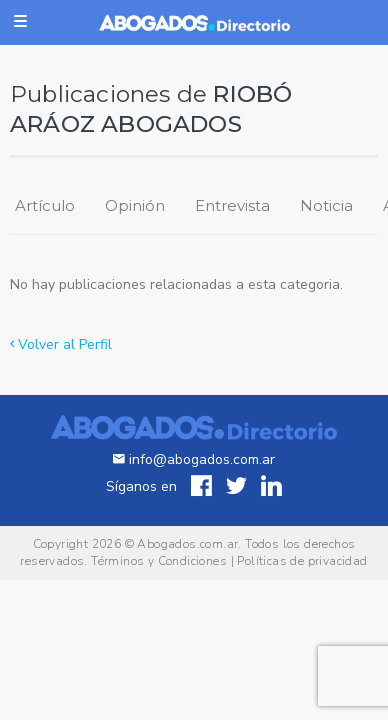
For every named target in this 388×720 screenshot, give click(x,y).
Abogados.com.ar (187, 544)
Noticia (326, 205)
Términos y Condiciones (159, 561)
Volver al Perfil (61, 344)
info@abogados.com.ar (194, 459)
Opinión (135, 205)
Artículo (45, 205)
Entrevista (232, 205)
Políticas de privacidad (302, 561)
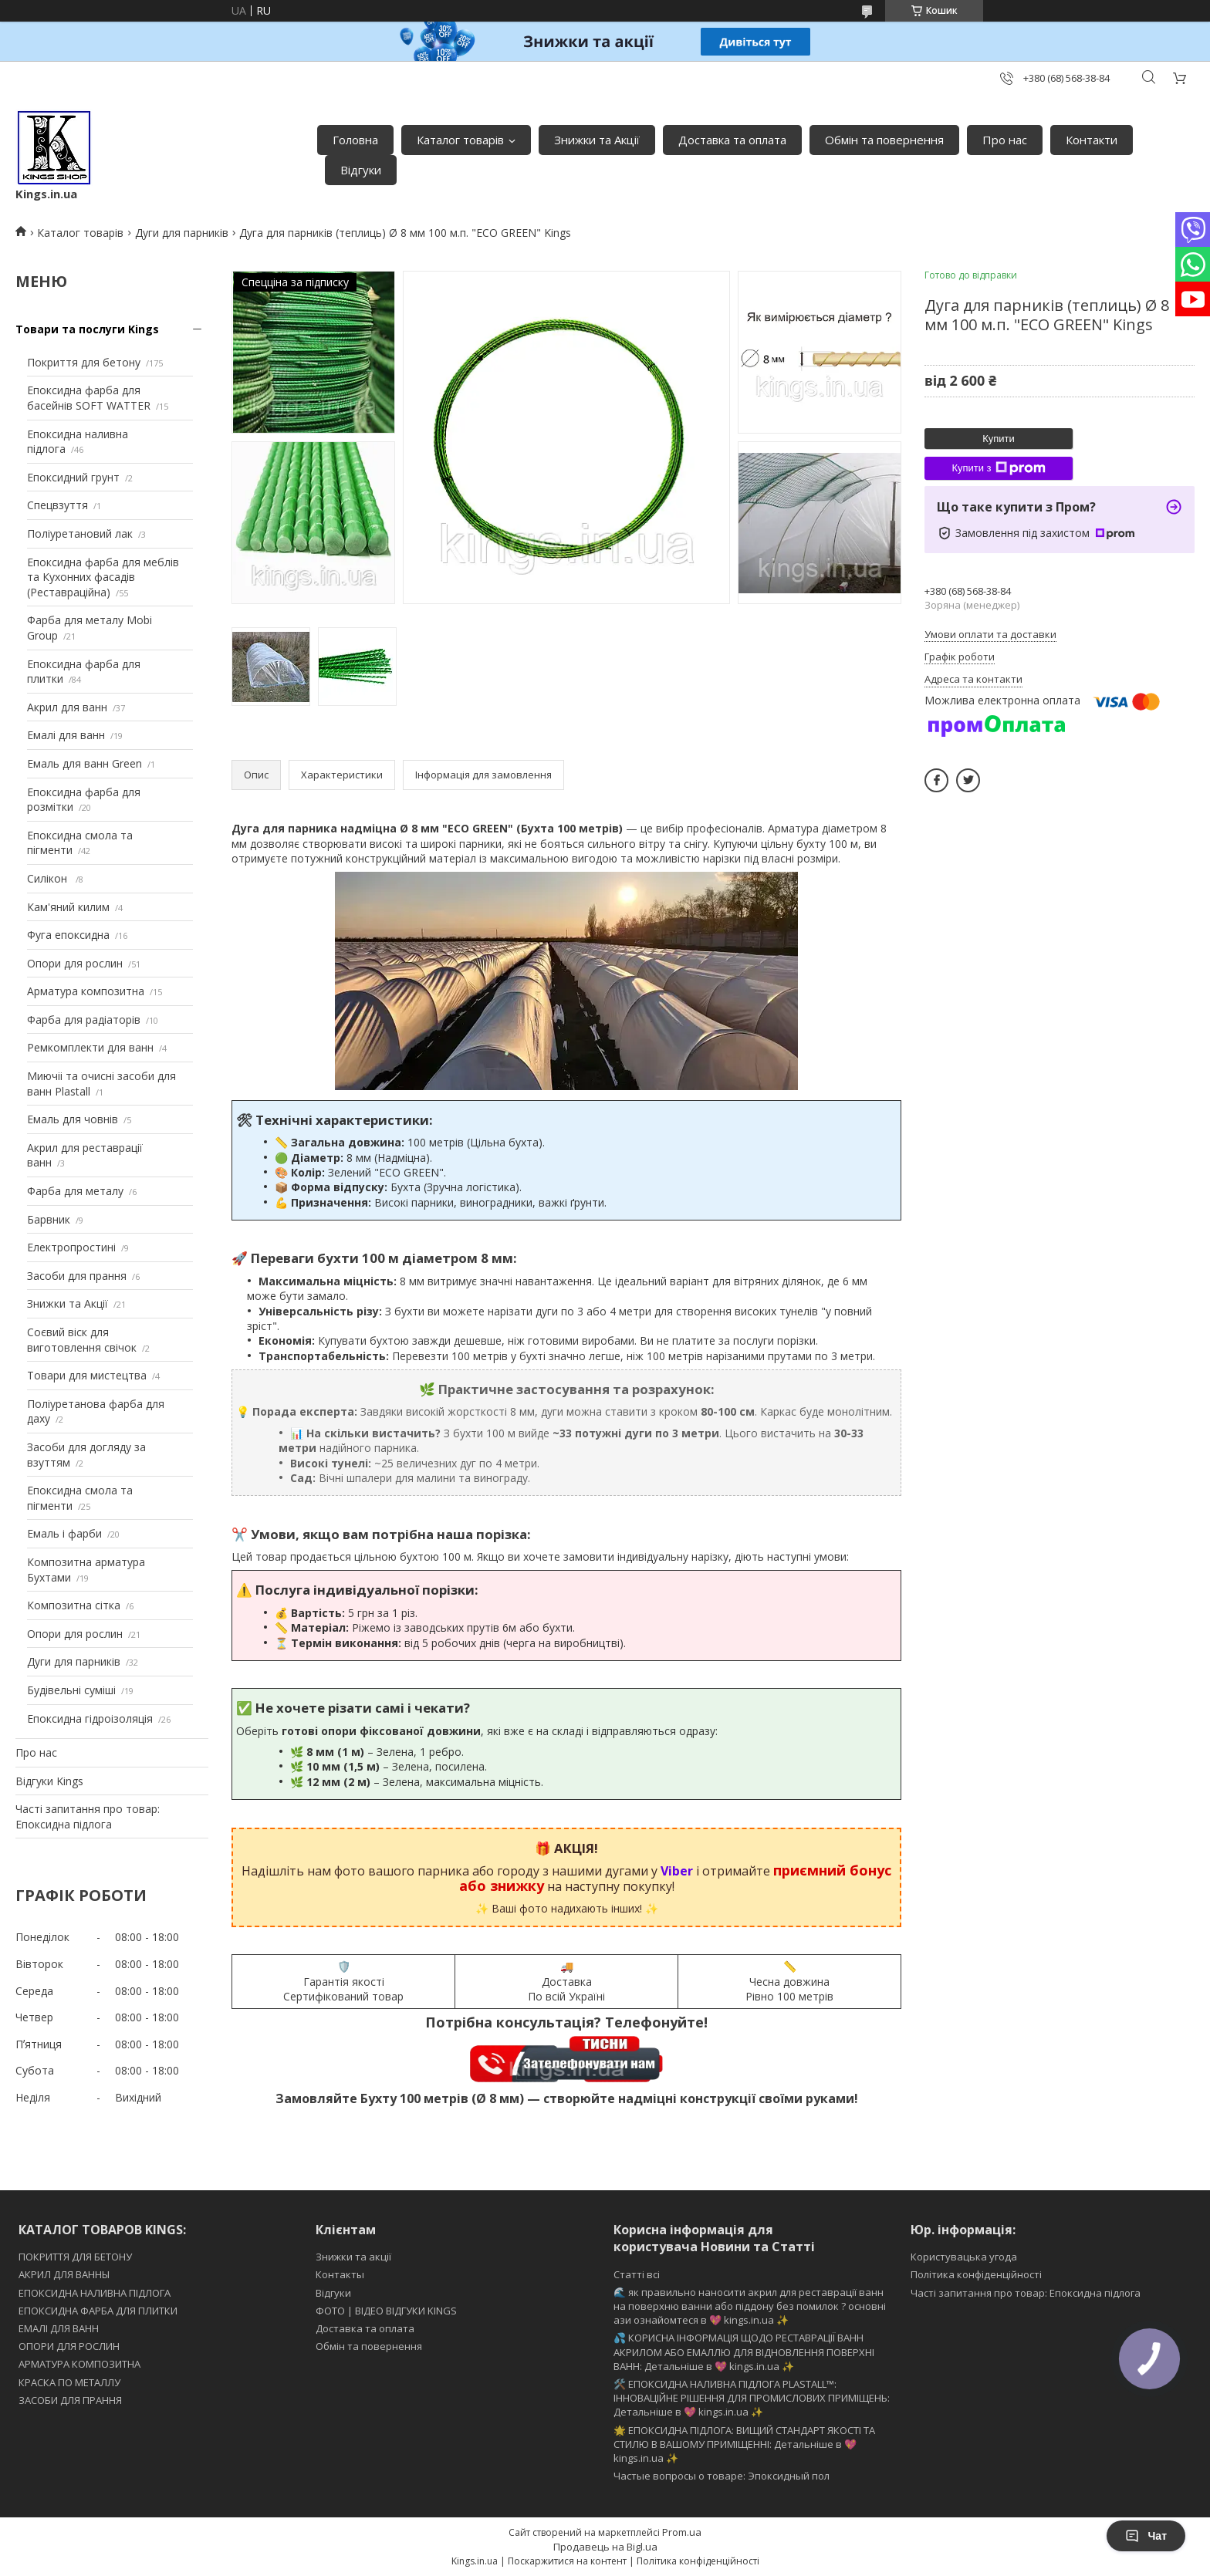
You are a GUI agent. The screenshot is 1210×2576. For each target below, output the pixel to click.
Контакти (1091, 139)
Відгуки (360, 169)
......
▶ Exercise
The expected answer is the full listing above, transcribed exactly and without pictures.

▶ Answer to the problem
For every named target in this 388×720 screenshot, give click(x,y).
Abogados.com.ar (187, 544)
Noticia (326, 205)
Términos y Condiciones (159, 561)
Volver al Perfil (61, 344)
info@abogados.com.ar (194, 459)
Opinión (135, 205)
Artículo (45, 205)
Entrevista (232, 205)
Políticas de privacidad (302, 561)
You are a GUI agent. The screenshot is 1210×2576. For each target below, output the pixel to click.
Контакти (1091, 139)
Відгуки (360, 169)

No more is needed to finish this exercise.